[[ Dataset content open ]]
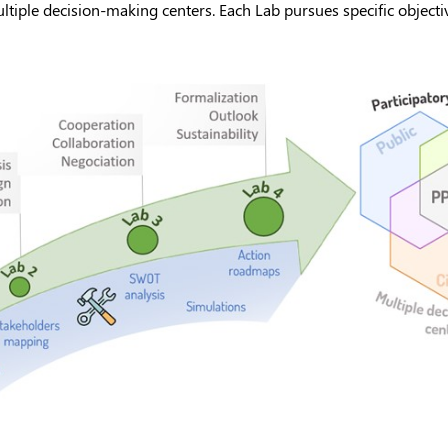
iple decision-making centers. Each Lab pursues specific objectiv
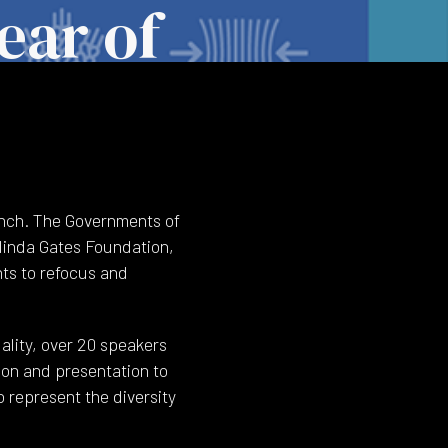
ear of
unch. The Governments of
linda Gates Foundation,
nts to refocus and
lity, over 20 speakers
ion and presentation to
 represent the diversity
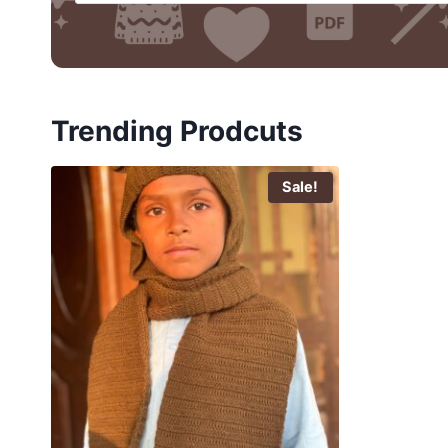
Trending Prodcuts
Sale!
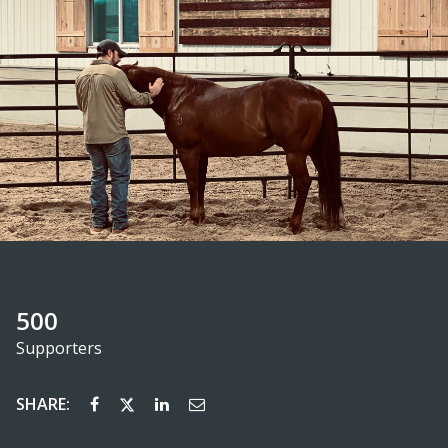
500
Supporters
SHARE:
[[ Dataset content closed ]]
§ **Instructions to follow**
Write out every line of the listing exactly as written, and leave the pictures out.

§ **Exercise answer**
iple decision-making centers. Each Lab pursues specific objectiv
ear of
unch. The Governments of
linda Gates Foundation,
nts to refocus and
lity, over 20 speakers
ion and presentation to
 represent the diversity
Trending Prodcuts
Sale!
500
Supporters
SHARE:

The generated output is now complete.